Gender and Sexuality
A Deeper Tenor
Wednesday, October 23, 2019
My deceased friend Walter Wink (1935–2012), a Methodist minister, biblical scholar, theologian, and nonviolent activist, put religion’s struggles with gender and sexuality into historical perspective as another opportunity for learning Jesus’ way of liberation—of both oppressed and oppressors.
Where the Bible mentions [same-sex sexual] behavior at all, it clearly condemns it. I freely grant that. The issue is precisely whether the biblical judgment is correct. The Bible sanctioned slavery as well and nowhere attacked it as unjust. Are we prepared to argue today that slavery is biblically justified? [Over] one hundred and fifty years ago, when the debate over slavery was raging, the Bible seemed to be clearly on the slaveholders’ side. Abolitionists were hard-pressed to justify their opposition to slavery on biblical grounds. Yet today, if you were to ask Christians in the [U.S.] South whether the Bible sanctions slavery, virtually everyone would agree that it does not. In the same way, fifty years from now people will look back in wonder that the churches could be so obtuse and so resistant to the new thing the Holy Spirit was doing among us regarding [sexuality].

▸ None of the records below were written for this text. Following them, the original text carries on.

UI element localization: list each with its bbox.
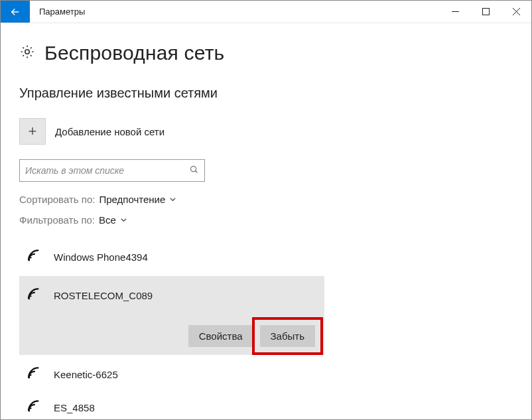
sort-value: Предпочтение xyxy=(99,194,176,205)
filter-row[interactable]: Фильтровать по: Все xyxy=(19,214,513,226)
sort-row[interactable]: Сортировать по: Предпочтение xyxy=(19,194,513,205)
properties-button[interactable]: Свойства xyxy=(188,325,253,347)
sort-value-text: Предпочтение xyxy=(99,194,165,205)
svg-point-10 xyxy=(28,410,30,412)
window-controls xyxy=(440,1,531,23)
add-network-label: Добавление новой сети xyxy=(55,126,165,137)
svg-point-4 xyxy=(25,50,29,54)
network-name: ES_4858 xyxy=(54,402,95,413)
close-button[interactable] xyxy=(501,1,531,23)
svg-point-5 xyxy=(191,166,196,171)
back-button[interactable] xyxy=(1,1,30,23)
network-item[interactable]: ES_4858 xyxy=(19,391,324,420)
svg-line-6 xyxy=(196,171,198,173)
svg-point-7 xyxy=(28,259,30,261)
search-box[interactable] xyxy=(19,159,205,182)
search-icon xyxy=(189,165,199,177)
forget-button[interactable]: Забыть xyxy=(260,325,315,347)
section-title: Управление известными сетями xyxy=(19,86,513,101)
minimize-button[interactable] xyxy=(440,1,470,23)
network-name: Keenetic-6625 xyxy=(54,369,118,380)
wifi-icon xyxy=(26,397,43,417)
filter-value: Все xyxy=(99,214,127,226)
sort-label: Сортировать по: xyxy=(19,194,95,205)
page-heading: Беспроводная сеть xyxy=(19,42,513,64)
filter-value-text: Все xyxy=(99,214,116,226)
svg-point-9 xyxy=(28,377,30,379)
wifi-icon xyxy=(26,364,43,384)
network-item[interactable]: Windows Phone4394 xyxy=(19,240,324,273)
gear-icon xyxy=(19,44,35,62)
wifi-icon xyxy=(26,285,43,305)
network-name: Windows Phone4394 xyxy=(54,251,148,263)
network-item-selected[interactable]: ROSTELECOM_C089 Свойства Забыть xyxy=(19,276,324,355)
network-actions: Свойства Забыть xyxy=(26,325,318,347)
wifi-icon xyxy=(26,247,43,267)
maximize-button[interactable] xyxy=(470,1,501,23)
plus-icon: + xyxy=(19,118,46,145)
svg-rect-1 xyxy=(482,9,489,15)
filter-label: Фильтровать по: xyxy=(19,214,95,226)
chevron-down-icon xyxy=(169,194,176,205)
network-list: Windows Phone4394 ROSTELECOM_C089 Свойст… xyxy=(19,240,324,420)
add-network-row[interactable]: + Добавление новой сети xyxy=(19,118,513,145)
content-area: Беспроводная сеть Управление известными … xyxy=(1,23,531,420)
titlebar: Параметры xyxy=(1,1,531,23)
search-input[interactable] xyxy=(25,165,189,176)
network-name: ROSTELECOM_C089 xyxy=(54,290,153,301)
window-title: Параметры xyxy=(30,1,440,23)
chevron-down-icon xyxy=(120,214,127,226)
network-item[interactable]: Keenetic-6625 xyxy=(19,358,324,391)
svg-point-8 xyxy=(28,298,30,300)
page-title: Беспроводная сеть xyxy=(44,42,224,64)
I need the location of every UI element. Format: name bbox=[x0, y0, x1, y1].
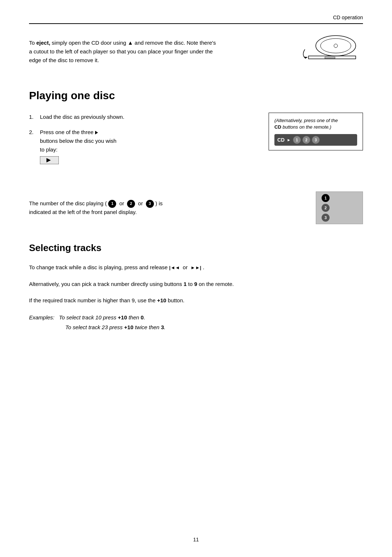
step-1: 1. Load the disc as previously shown. bbox=[29, 113, 218, 121]
disc-badge-1: 1 bbox=[322, 194, 330, 202]
disc-badge-3: 3 bbox=[322, 214, 330, 222]
disc-number-text: The number of the disc playing ( 1 or 2 … bbox=[29, 199, 232, 217]
or-text: or bbox=[183, 264, 188, 270]
page-number: 11 bbox=[193, 537, 199, 542]
svg-marker-5 bbox=[303, 57, 308, 58]
cd-btn-3: 3 bbox=[312, 136, 320, 144]
or-1: or bbox=[119, 200, 124, 206]
or-2: or bbox=[138, 200, 143, 206]
disc-display-item-3: 3 bbox=[322, 214, 330, 222]
cd-btn-2: 2 bbox=[302, 136, 310, 144]
disc-circle-2: 2 bbox=[127, 200, 135, 208]
disc-badge-2: 2 bbox=[322, 204, 330, 212]
disc-display-box: 1 2 3 bbox=[316, 191, 363, 224]
svg-point-2 bbox=[334, 44, 338, 48]
eject-text: To eject, simply open the CD door using … bbox=[29, 39, 218, 65]
cd-player-illustration bbox=[298, 35, 363, 71]
steps-and-remote: 1. Load the disc as previously shown. 2.… bbox=[29, 113, 363, 173]
step-1-content: Load the disc as previously shown. bbox=[40, 113, 218, 121]
cd-remote-arrow: ► bbox=[287, 138, 291, 142]
playing-section: Playing one disc 1. Load the disc as pre… bbox=[29, 89, 363, 173]
playing-section-heading: Playing one disc bbox=[29, 89, 363, 102]
disc-circle-3: 3 bbox=[146, 200, 154, 208]
step-2-number: 2. bbox=[29, 128, 40, 167]
examples-label: Examples: bbox=[29, 314, 59, 320]
selecting-para1: To change track while a disc is playing,… bbox=[29, 263, 363, 272]
cd-btn-1: 1 bbox=[293, 136, 301, 144]
page-container: CD operation To eject, simply open the C… bbox=[0, 0, 392, 557]
cd-remote-label: CD bbox=[277, 137, 285, 143]
disc-display-item-1: 1 bbox=[322, 194, 330, 202]
cd-remote-buttons: CD ► 1 2 3 bbox=[274, 134, 357, 146]
selecting-para2: Alternatively, you can pick a track numb… bbox=[29, 279, 363, 289]
selecting-section: Selecting tracks To change track while a… bbox=[29, 242, 363, 332]
remote-box: (Alternatively, press one of the CD butt… bbox=[269, 113, 363, 150]
skip-backward-symbol: |◄◄ bbox=[169, 265, 180, 270]
play-button-illustration bbox=[40, 156, 59, 164]
skip-forward-symbol: ►►| bbox=[191, 265, 201, 270]
step-2-content: Press one of the three buttons below the… bbox=[40, 128, 218, 167]
disc-circle-1: 1 bbox=[108, 200, 116, 208]
svg-rect-4 bbox=[325, 57, 335, 58]
steps-list: 1. Load the disc as previously shown. 2.… bbox=[29, 113, 218, 173]
step-2: 2. Press one of the three buttons below … bbox=[29, 128, 218, 167]
svg-point-1 bbox=[320, 39, 351, 53]
page-header: CD operation bbox=[29, 15, 363, 24]
header-title: CD operation bbox=[333, 15, 363, 20]
examples-indent: To select track 23 press +10 twice then … bbox=[65, 324, 166, 330]
disc-number-section: The number of the disc playing ( 1 or 2 … bbox=[29, 191, 363, 224]
disc-display-item-2: 2 bbox=[322, 204, 330, 212]
eject-section: To eject, simply open the CD door using … bbox=[29, 39, 363, 71]
selecting-para3: If the required track number is higher t… bbox=[29, 296, 363, 305]
step-1-number: 1. bbox=[29, 113, 40, 121]
examples-text: Examples: To select track 10 press +10 t… bbox=[29, 312, 363, 332]
remote-box-text: (Alternatively, press one of the CD butt… bbox=[274, 117, 357, 130]
selecting-section-heading: Selecting tracks bbox=[29, 242, 363, 254]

What happened to bring about such a monumental shift on the issue of slavery was that the churches were finally driven to penetrate beyond the legal tenor of Scripture to an even deeper tenor, articulated by Israel out of the experience of the Exodus and the prophets and brought to sublime embodiment in Jesus’ identification with harlots, tax collectors, the diseased and maimed and outcast and poor. It is that God sides with the powerless. God liberates the oppressed. God suffers with the suffering and groans toward the reconciliation of all things. Therefore Jesus went out of his way to declare forgiven [or unconditionally loved], and to reintegrate into society in all details, those who were identified [by culture and religion, not God, I might add] as “sinners” by virtue of the accidents of birth, or biology, or economic desperation. In the light of that supernal compassion, whatever our position on gays, the gospel’s imperative to love, care for, and be identified with their sufferings is unmistakably clear. [And make no mistake, despite the secular culture’s celebration of LGBTQIA identities, there is still deep suffering in that community, most often at the hands of their own families and churches.]
In the same way, women are pressing us to acknowledge the sexism and patriarchalism that pervades Scripture and has alienated so many women from the church. The way out, however, is not to deny the sexism in Scripture, but to develop an interpretive theory that judges even Scripture in the light of the revelation in Jesus. What Jesus gives us is a critique of domination in all its forms, a critique that can be turned on the Bible itself. The Bible thus contains the principles of its own correction. We are freed from bibliolatry, the worship of the Bible. It is restored to its proper place as witness to the Word of God. And that Word is a Person, not a book. 
Richard again: We have moved in the direction of justice and equity on many issues that were seemingly acceptable when the Scriptures were compiled: slavery, of course, but also capital and corporal punishment, bigamy, child-rearing practices, inheritance, taking interest on loans, and commerce in general. It seems to me that we as Christians should be at the forefront of ending and healing the suffering that has been caused by rejecting LGBTQIA individuals, refusing them full inclusion in our churches, and denying them equal protection under the law.
 Walter Wink, “Homosexuality and the Bible,” in Homosexuality and Christian Faith: Questions of Conscience for the Churches, ed. Walter Wink (Fortress Press: 1999), 47-48.